Attenuation of concentration fluctuations of water vapor and other trace gases in turbulent tube flow W. J. Massman1 and A. Ibrom2 1US Forest Service, Rocky Mountain Research Station, 240 West Prospect, Fort Collins, CO 80526, USA 2Bio Systems Department, Risø National Laboratory, DTU, Frederiksborgvej, 4000 Roskilde, Denmark
Abstract. Recent studies with closed-path eddy covariance (EC) systems have indicated
that the attenuation of fluctuations of water vapor concentration is
dependent upon ambient relative humidity, presumably due to
sorption/desorption of water molecules at the interior surface of the tube.
Previous studies of EC-related tube attenuation effects have either not
considered this issue at all or have only examined it superficially.
Nonetheless, the attenuation of water vapor fluctuations is clearly much
greater than might be expected from a passive tracer in turbulent tube flow.
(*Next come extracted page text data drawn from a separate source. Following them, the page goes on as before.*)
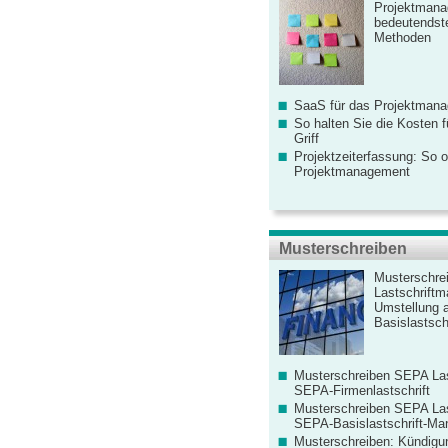
Projektmana
bedeutendste
Methoden
SaaS für das Projektman
So halten Sie die Kosten fü
Griff
Projektzeiterfassung: So o
Projektmanagement
Musterschreiben
Musterschre
Lastschriftm
Umstellung 
Basislastschr
Musterschreiben SEPA Las
SEPA-Firmenlastschrift
Musterschreiben SEPA Las
SEPA-Basislastschrift-Ma
Musterschreiben: Kündigu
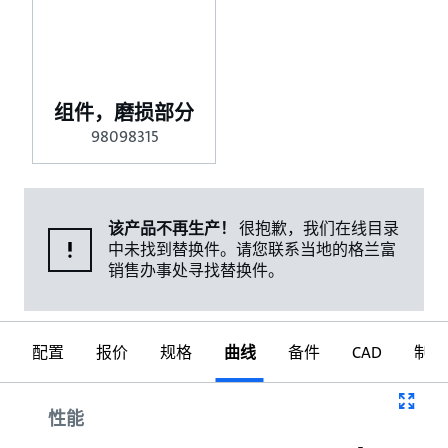
组件，磨损部分
98098315
该产品不再生产！
很抱歉，我们在线目录
中未找到替换件。请您联系当地的格兰富
销售办事处寻找替换件。
配置
报价
规格
曲线
备件
CAD
制图
曲线
性能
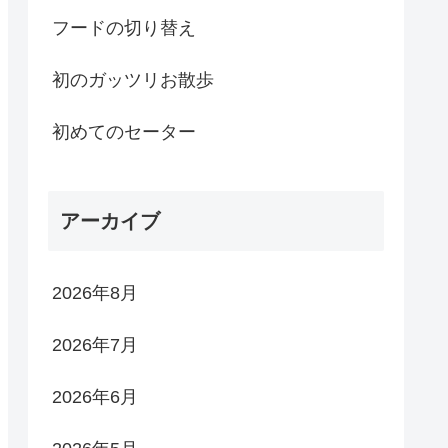
フードの切り替え
初のガッツリお散歩
初めてのセーター
アーカイブ
2026年8月
2026年7月
2026年6月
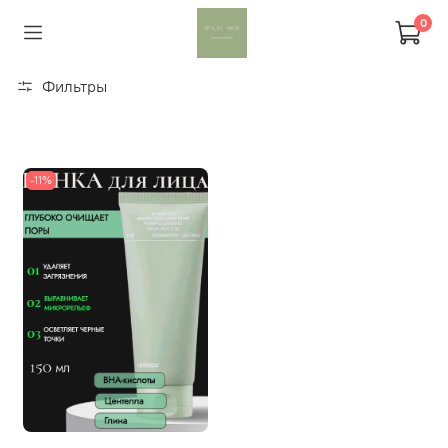
0
Фильтры
-11%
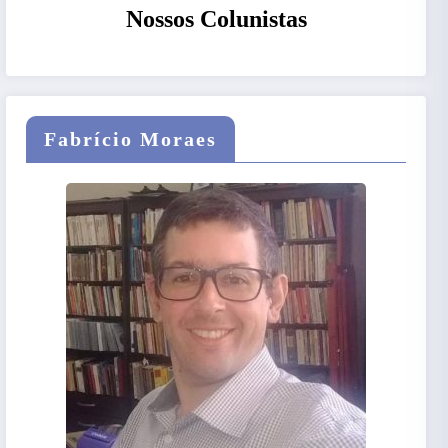
Nossos Colunistas
Fabrício Moraes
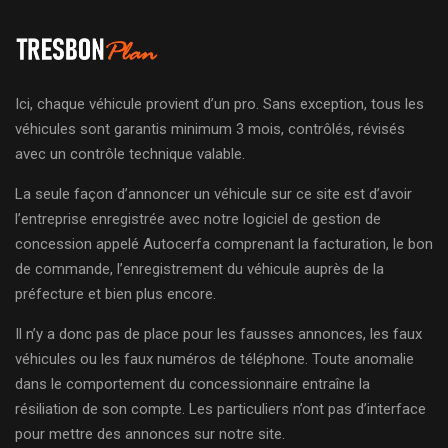
Ici, chaque véhicule provient d’un pro. Sans exception, tous les
véhicules sont garantis minimum 3 mois, contrôlés, révisés
avec un contrôle technique valable.
La seule façon d’annoncer un véhicule sur ce site est d’avoir
l’entreprise enregistrée avec notre logiciel de gestion de
concession appelé Autocerfa comprenant la facturation, le bon
de commande, l’enregistrement du véhicule auprès de la
préfecture et bien plus encore.
Il n’y a donc pas de place pour les fausses annonces, les faux
véhicules ou les faux numéros de téléphone. Toute anomalie
dans le comportement du concessionnaire entraîne la
résiliation de son compte. Les particuliers n’ont pas d’interface
pour mettre des annonces sur notre site.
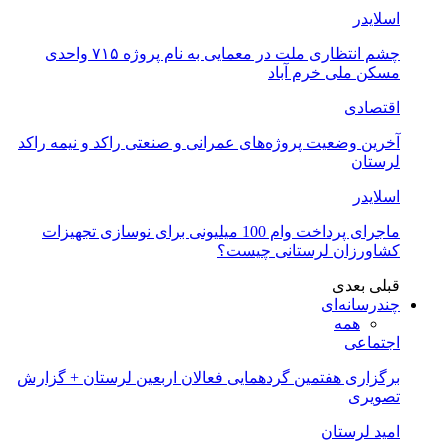
اسلایدر
چشم انتظاری ملت در معمایی به نام پروژه ۷۱۵ واحدی
مسکن ملی خرم آباد
اقتصادی
آخرین وضعیت پروژه‌های عمرانی و صنعتی راکد و نیمه راکد
لرستان
اسلایدر
ماجرای پرداخت وام 100 میلیونی برای نوسازی تجهیزات
کشاورزان لرستانی چیست؟
قبلی
بعدی
چندرسانه‌ای
همه
اجتماعی
برگزاری هفتمین گردهمایی فعالان اربعین لرستان + گزارش
تصویری
امید لرستان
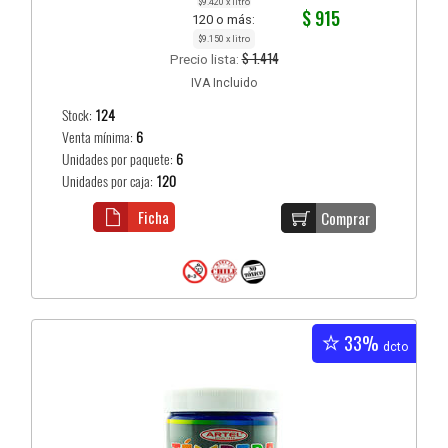
$9.420 x litro
$ 915
120 o más:
$9.150 x litro
$ 1.414
Precio lista:
IVA Incluido
Stock:
124
Venta mínima:
6
Unidades por paquete:
6
Unidades por caja:
120
Ficha
Comprar
33%
dcto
This study reexamines the turbulent tube flow issue for both passive and
sorbing tracers with the intent of developing a physically-based
semi-empirical model that describes the attenuation associated with water
vapor fluctuations. Toward this end, we develop a new model of tube flow
dynamics (radial profiles of the turbulent diffusivity and tube airstream
velocity). We compare our new passive-tracer formulation with previous
formulations in a systematic and unified way in order to assess how sensitive
the passive-tracer results depend on fundamental modeling assumptions. We
extend the passive tracer model to the vapor sorption/desorption case by
formulating the model's wall boundary condition in terms of a
physically-based semi-empirical model of the sorption/desorption vapor
fluxes. Finally we synthesize all modeling and observational results into a
single analytical expression that captures the effects of the mean ambient
humidity and tube flow (Reynolds number) on tube attenuation.
Citation: Massman, W. J. and Ibrom, A.: Attenuation of concentration fluctuations of water vapor and other trace gases in turbulent tube flow, Atmos. Chem. Phys., 8, 6245-6259, doi:10.5194/acp-8-6245-2008, 2008.